Quick is how fast you decide to eat something that is thrust in front of you at a party, a wedding reception, or any other social encounter. Quick is how fast you decide on a dessert after looking at the restaurant menu. Quick is how fast you nail down 1200 calories of mostly fat. Where is your fat gram book now? How fast will it take you to look up each item—forever?
The 6-page calorie system (see the HMR Calorie System™ in the Appendix in the back of this book) used at my clinic has “anchor” points for each food group. For instance, seafood is 25 calories/ounce; poultry, 50 calories/ounce; and red meats, 125 calories/ounce. You have just mastered meats! If you fry the meat, then multiply the number of calories by 4. Done. The same simple method works for condiments, baked goods, vegetables, fruit, and beverages. That’s it. Yet, I have medical doctors and engineers as patients who have never mastered the tables and Special Ed children as patients who master them in 10 weeks. The calorie system isn’t rocket science but it must be learned!

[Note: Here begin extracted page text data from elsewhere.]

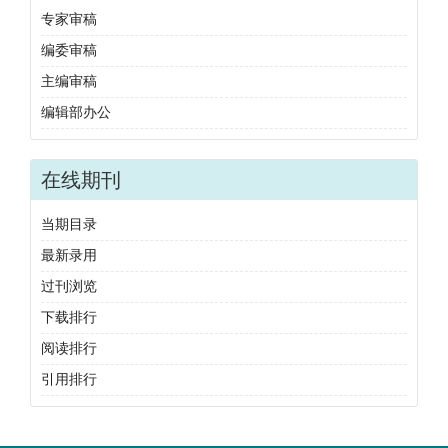
专家审稿
编委审稿
主编审稿
编辑部办公
在线期刊
当期目录
最新录用
过刊浏览
下载排行
阅读排行
引用排行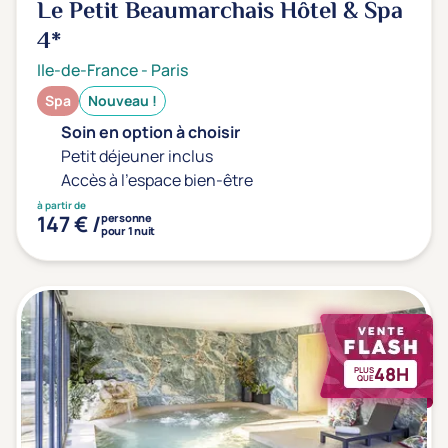
Le Petit Beaumarchais Hôtel & Spa
4*
Ile-de-France
-
Paris
Spa
Nouveau !
Soin en option à choisir
Petit déjeuner inclus
Accès à l'espace bien-être
à partir de
147 € /
personne
pour 1 nuit
48H
PLUS
QUE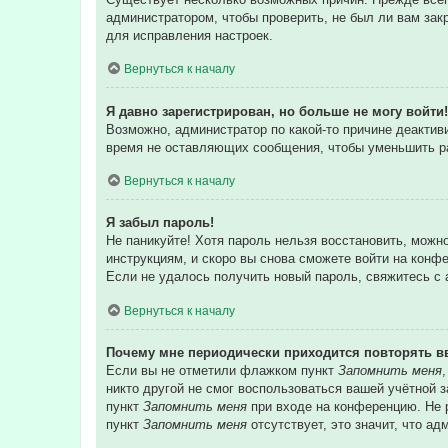
администратором, чтобы проверить, не был ли вам зак
для исправления настроек.
Вернуться к началу
Я давно зарегистрирован, но больше не могу войти!
Возможно, администратор по какой-то причине деакти
время не оставляющих сообщения, чтобы уменьшить раз
Вернуться к началу
Я забыл пароль!
Не паникуйте! Хотя пароль нельзя восстановить, можн
инструкциям, и скоро вы снова сможете войти на конф
Если не удалось получить новый пароль, свяжитесь с
Вернуться к началу
Почему мне периодически приходится повторять в
Если вы не отметили флажком пункт
Запомнить меня
никто другой не смог воспользоваться вашей учётной 
пункт
Запомнить меня
при входе на конференцию. Не р
пункт
Запомнить меня
отсутствует, это значит, что а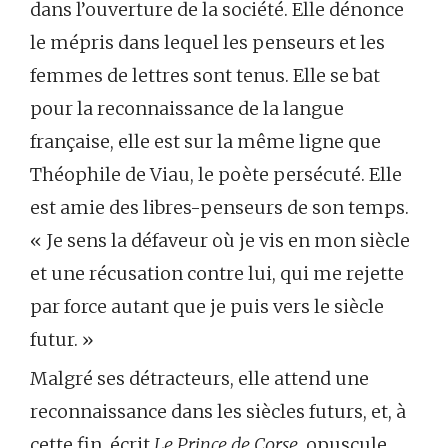
dans l’ouverture de la société. Elle dénonce
le mépris dans lequel les penseurs et les
femmes de lettres sont tenus. Elle se bat
pour la reconnaissance de la langue
française, elle est sur la même ligne que
Théophile de Viau, le poète persécuté. Elle
est amie des libres-penseurs de son temps.
« Je sens la défaveur où je vis en mon siècle
et une récusation contre lui, qui me rejette
par force autant que je puis vers le siècle
futur. »
Malgré ses détracteurs, elle attend une
reconnaissance dans les siècles futurs, et, à
cette fin, écrit
Le Prince de Corse
, opuscule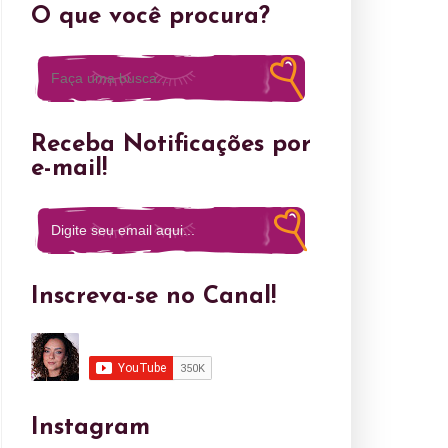
O que você procura?
Receba Notificações por
e-mail!
Inscreva-se no Canal!
Instagram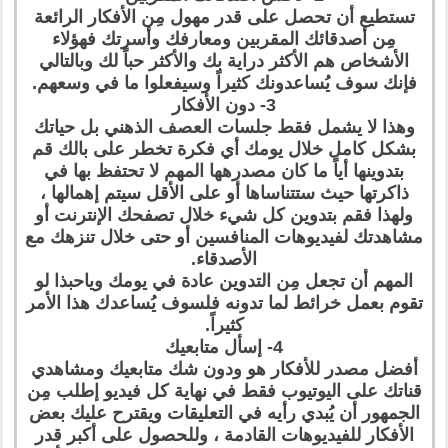
تستطيع أن تحصل على قدر مهول مِن الأفكار الرائعة
مِن أصدقائك المقربين ومعارفك وأسرتك فهؤلاء
الأشخاص هم الأكثر دراية بك والأكثر حباً لك وبالتالي
فإنك سوف يُساعدونك كثيراً وسيفعلوا ما في وسعهم.
3- دون الأفكار
وهذا لا يشمل فقط جلسات العصف الذهني بل حياتك
بشكل كامل خلال يومك أي فكرة تخطر على بالك قم
بتدوينها أياً ما كان مصدرهها المهم لا تحتفظ بها في
ذاكرتها حيث ستتناساها أو على الأقل سيتم إهمالها ،
ولهذا فقم بتدوين كل شيء خلال تصفحك الإنترنت أو
مشاهدتك لفيديوهات المنافسين أو حتى خلال تنزهك مع
الأصدقاء.
المهم أن تجعل مِن التدوين عادة في يومك وياحبذا لو
تقوم بعمل خرائط لما تدونه فلسوف يُساعدك هذا الأمر
كثيراً.
4- إسأل متابعيك
أفضل مصدر للأفكار هو ودون شك متابعيك ومشاهدي
قناتك على اليوتيوب فقط في نهاية كل فيديو إطلب مِن
الجمهور أن يُبدي رأيه في التعليقات ويقترح عليك بعض
الأفكار للفيديوهات القادمة ، وللحصول على أكبر قدر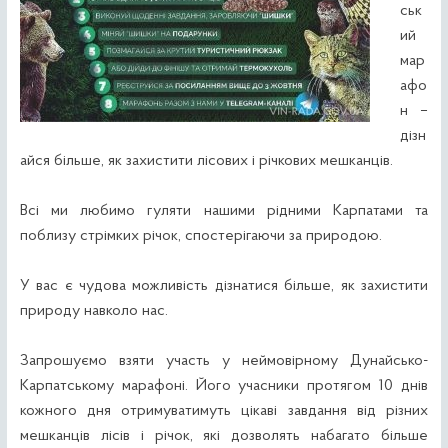
ськ
ий
мар
афо
н –
дізн
айся більше, як захистити лісових і річкових мешканців.
Всі ми любимо гуляти нашими рідними Карпатами та
поблизу стрімких річок, спостерігаючи за природою.
У вас є чудова можливість дізнатися більше, як захистити
природу навколо нас.
Запрошуємо взяти участь у неймовірному Дунайсько-
Карпатському марафоні. Його учасники протягом 10 днів
кожного дня отримуватимуть цікаві завдання від різних
мешканців лісів і річок, які дозволять набагато більше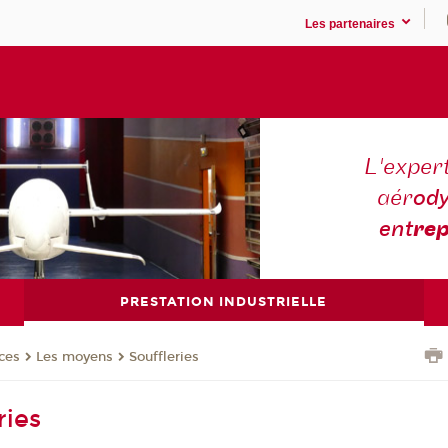
Les partenaires
L'expert
aér
ody
ent
rep
PRESTATION INDUSTRIELLE
ces
Les moyens
Souffleries
ries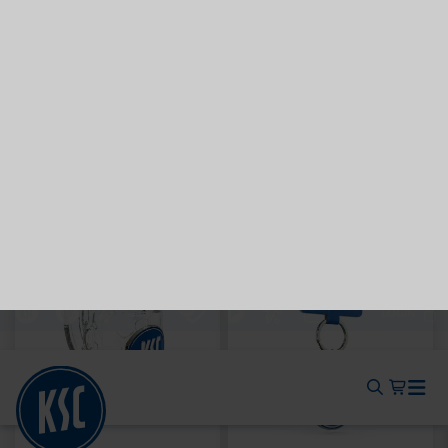
Neu
Ausverkauft
Neu
WÄRMEFLASCHE LOGO
HYBRIDJACKE LOGO
SCHWARZ
GRAU 2025
17,95 €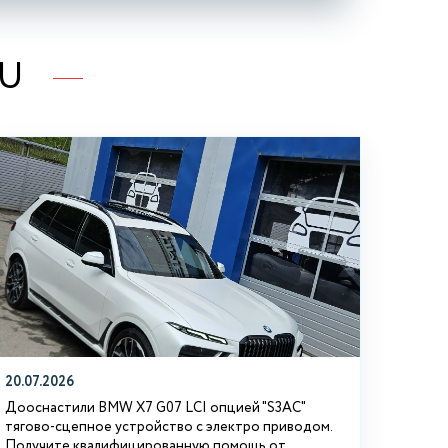
RU
20.07.2026
Дооснастили BMW Х7 G07 LCI опцией "S3АС"
тягово-сцепное устройство с электро приводом.
Получите квалифицированную помощь от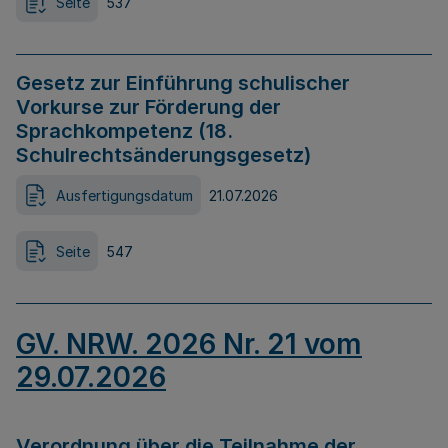
Seite
537
Gesetz zur Einführung schulischer
Vorkurse zur Förderung der
Sprachkompetenz (18.
Schulrechtsänderungsgesetz)
Ausfertigungsdatum
21.07.2026
Seite
547
GV. NRW. 2026 Nr. 21 vom
29.07.2026
Verordnung über die Teilnahme der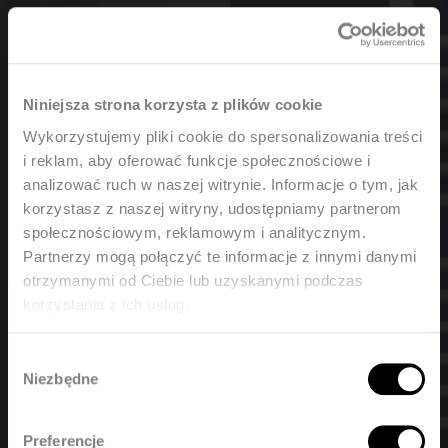
Łazienkowe
Konwektory
Niniejsza strona korzysta z plików cookie
Wykorzystujemy pliki cookie do spersonalizowania treści
i reklam, aby oferować funkcje społecznościowe i
analizować ruch w naszej witrynie. Informacje o tym, jak
Grzejniki dekoracyjne Vasco
korzystasz z naszej witryny, udostępniamy partnerom
Do Pobrania
społecznościowym, reklamowym i analitycznym.
Dystrybutorzy
Partnerzy mogą połączyć te informacje z innymi danymi
Kontakt
otrzymanymi od Ciebie lub uzyskanymi podczas
korzystania z ich usług.
Welcome, please select your
Wybór
Zmień język
language
Niezbędne
zgody
Kolekcja
Polski
Preferencje
English
Nederland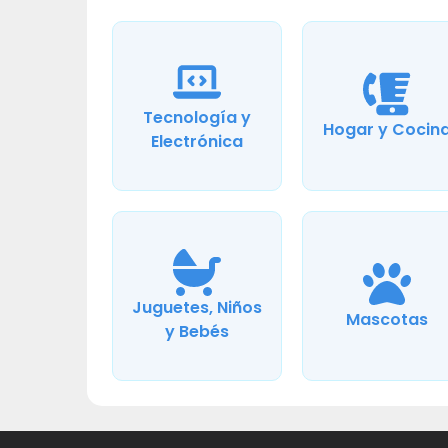
Tecnología y
Hogar y Cocin
Electrónica
Juguetes, Niños
Mascotas
y Bebés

One gram of fat has 9 calories. One gram of carbohydrate or protein has 4 calories. If a food product lists number of grams, simply multiply the grams of fat by 9 and the others by 4. Then divide the fat by the protein and carbohydrate calories and you have the percentage fat. Anything more than 30% will harden you arteries more quickly. You need only clutter your brain with 9/4. Nine and four. That’s it!
It takes some practice with the “anchor points” to estimate the number of calories in a serving of food. You simply have to estimate the weight in ounces. On average, it takes a patient approximately 3 seconds to figure this out. If the item is red meat, you estimate 8 ounces, and then you know that it has 125/calories/ounce, or 1000 calories. To burn off 1000 calories, you would have to walk 10 miles. Sometimes “worth it” means doing intense exercise to burn off those calories. In the right atmosphere with a quality piece of red meat, it might be “worth it.”
How hard is that? Not very!
Weight gain results from taking in more calories than you need to run your internal organs—period! If you are gaining and do not think, feel, believe, or hope that you are not exceeding your basal needs—you need help. Why spend serious amounts of time, energy, and money exercising, on medicines, incurring doctor bills, or going on diets that don’t help you learn how to be successful and stay that way? It sure beats me.